● The task
Only the number is wanted: how many lines in the material below contain "Bestehen".

● The data

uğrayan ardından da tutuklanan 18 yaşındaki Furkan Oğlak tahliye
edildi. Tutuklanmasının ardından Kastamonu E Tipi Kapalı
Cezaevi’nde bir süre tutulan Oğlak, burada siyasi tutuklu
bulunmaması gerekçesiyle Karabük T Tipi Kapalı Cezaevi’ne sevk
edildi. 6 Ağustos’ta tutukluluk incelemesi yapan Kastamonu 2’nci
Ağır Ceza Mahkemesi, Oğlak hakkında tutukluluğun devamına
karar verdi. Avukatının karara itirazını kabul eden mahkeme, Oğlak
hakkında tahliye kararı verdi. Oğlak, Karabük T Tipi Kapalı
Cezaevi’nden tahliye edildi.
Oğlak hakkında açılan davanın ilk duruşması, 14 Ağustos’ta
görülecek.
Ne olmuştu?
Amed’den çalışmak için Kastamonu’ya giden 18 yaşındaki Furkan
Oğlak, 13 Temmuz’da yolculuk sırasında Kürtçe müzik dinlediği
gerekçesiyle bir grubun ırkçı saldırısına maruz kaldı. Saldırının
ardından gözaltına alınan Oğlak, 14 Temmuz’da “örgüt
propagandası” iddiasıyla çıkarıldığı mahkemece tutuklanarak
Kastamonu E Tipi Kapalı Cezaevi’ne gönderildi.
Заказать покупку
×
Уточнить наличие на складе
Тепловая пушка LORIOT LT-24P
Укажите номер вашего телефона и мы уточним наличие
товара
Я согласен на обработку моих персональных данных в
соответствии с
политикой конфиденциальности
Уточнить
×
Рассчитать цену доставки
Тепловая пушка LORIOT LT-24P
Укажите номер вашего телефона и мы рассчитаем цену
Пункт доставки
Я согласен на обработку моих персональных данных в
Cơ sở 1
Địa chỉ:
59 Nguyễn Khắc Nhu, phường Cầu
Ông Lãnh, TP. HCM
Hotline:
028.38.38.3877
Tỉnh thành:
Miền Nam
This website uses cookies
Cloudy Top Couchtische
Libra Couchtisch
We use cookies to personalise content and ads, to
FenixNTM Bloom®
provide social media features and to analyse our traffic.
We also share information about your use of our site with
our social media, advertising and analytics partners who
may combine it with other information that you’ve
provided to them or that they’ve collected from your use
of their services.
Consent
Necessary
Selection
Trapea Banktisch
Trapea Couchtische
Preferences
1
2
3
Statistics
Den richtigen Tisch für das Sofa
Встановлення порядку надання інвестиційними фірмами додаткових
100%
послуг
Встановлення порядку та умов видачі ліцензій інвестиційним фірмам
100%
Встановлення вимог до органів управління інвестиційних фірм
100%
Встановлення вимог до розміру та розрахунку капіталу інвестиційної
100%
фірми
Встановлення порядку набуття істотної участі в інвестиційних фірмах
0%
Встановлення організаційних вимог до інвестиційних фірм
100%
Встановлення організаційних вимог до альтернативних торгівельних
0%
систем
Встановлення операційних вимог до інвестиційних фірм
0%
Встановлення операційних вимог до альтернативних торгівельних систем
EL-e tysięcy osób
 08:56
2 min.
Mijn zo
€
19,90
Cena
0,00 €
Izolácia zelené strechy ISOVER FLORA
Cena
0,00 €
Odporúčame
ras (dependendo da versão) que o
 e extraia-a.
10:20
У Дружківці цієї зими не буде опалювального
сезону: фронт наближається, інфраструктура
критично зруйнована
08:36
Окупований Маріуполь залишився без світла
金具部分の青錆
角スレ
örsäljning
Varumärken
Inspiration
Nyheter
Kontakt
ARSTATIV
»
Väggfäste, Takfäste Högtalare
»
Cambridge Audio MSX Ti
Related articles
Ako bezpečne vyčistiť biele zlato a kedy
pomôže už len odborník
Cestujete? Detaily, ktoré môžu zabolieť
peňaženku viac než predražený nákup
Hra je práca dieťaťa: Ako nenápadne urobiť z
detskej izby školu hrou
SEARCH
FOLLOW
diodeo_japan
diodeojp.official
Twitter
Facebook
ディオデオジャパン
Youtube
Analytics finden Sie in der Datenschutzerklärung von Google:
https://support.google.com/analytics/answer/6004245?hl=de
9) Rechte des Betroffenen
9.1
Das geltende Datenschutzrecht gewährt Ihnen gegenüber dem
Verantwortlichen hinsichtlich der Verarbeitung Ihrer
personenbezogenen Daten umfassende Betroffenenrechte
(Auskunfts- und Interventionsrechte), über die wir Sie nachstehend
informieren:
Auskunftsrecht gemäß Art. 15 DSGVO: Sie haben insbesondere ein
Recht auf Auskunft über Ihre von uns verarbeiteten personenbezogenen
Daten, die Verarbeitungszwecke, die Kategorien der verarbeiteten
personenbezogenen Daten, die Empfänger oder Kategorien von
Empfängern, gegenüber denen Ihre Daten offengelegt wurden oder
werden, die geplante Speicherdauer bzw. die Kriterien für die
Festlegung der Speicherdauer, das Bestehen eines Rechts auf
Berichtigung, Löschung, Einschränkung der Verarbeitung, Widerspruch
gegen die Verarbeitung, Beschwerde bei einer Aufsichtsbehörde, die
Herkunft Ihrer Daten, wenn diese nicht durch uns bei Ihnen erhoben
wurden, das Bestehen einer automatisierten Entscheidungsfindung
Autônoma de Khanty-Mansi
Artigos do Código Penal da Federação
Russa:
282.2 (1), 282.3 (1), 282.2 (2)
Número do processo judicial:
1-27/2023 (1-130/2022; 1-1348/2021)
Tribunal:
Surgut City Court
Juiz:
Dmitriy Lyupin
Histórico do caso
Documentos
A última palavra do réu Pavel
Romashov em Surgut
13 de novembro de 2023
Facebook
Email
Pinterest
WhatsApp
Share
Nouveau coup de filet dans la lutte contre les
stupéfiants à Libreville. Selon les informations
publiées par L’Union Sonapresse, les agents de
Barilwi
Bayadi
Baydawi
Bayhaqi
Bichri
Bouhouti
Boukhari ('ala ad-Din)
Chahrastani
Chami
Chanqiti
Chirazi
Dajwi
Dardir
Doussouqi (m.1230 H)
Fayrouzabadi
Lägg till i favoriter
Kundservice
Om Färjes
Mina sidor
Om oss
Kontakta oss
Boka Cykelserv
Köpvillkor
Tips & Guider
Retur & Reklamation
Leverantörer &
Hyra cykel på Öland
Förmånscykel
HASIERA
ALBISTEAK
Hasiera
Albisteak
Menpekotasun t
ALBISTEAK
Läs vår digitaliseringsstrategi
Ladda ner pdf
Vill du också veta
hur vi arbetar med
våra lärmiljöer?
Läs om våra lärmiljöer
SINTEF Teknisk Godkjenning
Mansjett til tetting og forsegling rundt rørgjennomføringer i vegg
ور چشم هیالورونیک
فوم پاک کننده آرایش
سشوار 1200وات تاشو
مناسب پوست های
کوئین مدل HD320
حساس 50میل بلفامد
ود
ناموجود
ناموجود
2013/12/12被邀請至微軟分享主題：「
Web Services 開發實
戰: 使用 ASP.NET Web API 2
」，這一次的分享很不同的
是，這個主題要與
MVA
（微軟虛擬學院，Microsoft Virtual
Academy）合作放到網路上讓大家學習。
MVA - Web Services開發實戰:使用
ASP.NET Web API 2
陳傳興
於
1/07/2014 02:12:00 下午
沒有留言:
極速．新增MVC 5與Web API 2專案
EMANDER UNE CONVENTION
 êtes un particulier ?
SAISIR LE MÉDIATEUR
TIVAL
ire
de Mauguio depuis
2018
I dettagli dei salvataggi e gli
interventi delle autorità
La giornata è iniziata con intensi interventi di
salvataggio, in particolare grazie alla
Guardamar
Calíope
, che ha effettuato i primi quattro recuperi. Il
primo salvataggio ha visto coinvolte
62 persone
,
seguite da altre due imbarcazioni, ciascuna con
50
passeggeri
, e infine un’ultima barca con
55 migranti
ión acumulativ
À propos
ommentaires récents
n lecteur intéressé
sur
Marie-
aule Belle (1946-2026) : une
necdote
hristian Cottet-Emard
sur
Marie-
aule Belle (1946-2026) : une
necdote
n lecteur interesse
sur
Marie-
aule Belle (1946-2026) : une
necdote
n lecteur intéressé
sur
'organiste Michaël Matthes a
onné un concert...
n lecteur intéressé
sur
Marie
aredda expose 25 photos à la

● Response
2